Fondé à Londres en 2009 par Vera-Maria Glahn et Marcus Wendt, Field s’est très vite imposé comme un studio de référence dès qu’il s’agit de conjuguer algorithmes et conception graphique. En particulier, ils ont porté une attention particulière à explorer le design génératif. Grâce à une série de projets très variés, en particulier un mur interactif spectaculaire dans le lobby de la filiale hongkongaise de Deutsche Bank, Field propose une formule particulièrement convaincante des convergences qui s’établissent entre stratégies commerciales et arts numériques.

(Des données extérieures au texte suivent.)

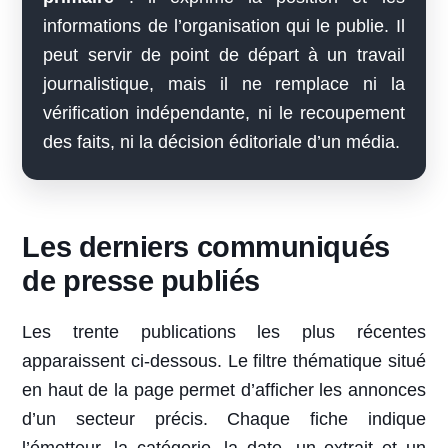
informations de l’organisation qui le publie. Il
peut servir de point de départ à un travail
journalistique, mais il ne remplace ni la
vérification indépendante, ni le recoupement
des faits, ni la décision éditoriale d’un média.
Les derniers communiqués
de presse publiés
Les trente publications les plus récentes
apparaissent ci-dessous. Le filtre thématique situé
en haut de la page permet d’afficher les annonces
d’un secteur précis. Chaque fiche indique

Sur quelles bases avez-vous débuté votre collaboration et comment définissez-vous votre champ d’activité ?
Marcus Wendt: Nous avons tous étudié à l’Ecole d’Art et de Design de Kassel. Si nos centres d’intérêt portaient sur des thèmes totalement différents, nous nous sommes rapidement aperçus que nous partagions une même passion pour les formes de design découlant de la programmation informatique. Rapidement nous avons cherché à nous servir des outils offerts par les nouveaux médias pour les appliquer au design graphique.
Comme le domaine des arts numérique, surtout en Allemagne, est trop refermé sur lui-même, nous nous sommes intéressés au travail de pionniers, tels Manfred Moore ou Karl Gerstner qui avaient développé des langages très innovants durant les années 60.
Notre travail de mémoire se présentait sous la forme d’un petit film qui, à bien des égards, posait les bases de ce qu’allait devenir Field. Nous avons eu la chance de pouvoir combiner dès le début design graphique, communication visuelle et les nouvelles formes de systèmes génératifs. Nous nous sommes donc spécialisés directement dans le design à partir du code. Ainsi, nous cherchons à relier divers algorithmes afin de réaliser toutes sortes de simulations. L’idée est vraiment de faire ressortir à chaque fois le maximum des potentialités d’interactivité offertes par ces nouvelles plateformes.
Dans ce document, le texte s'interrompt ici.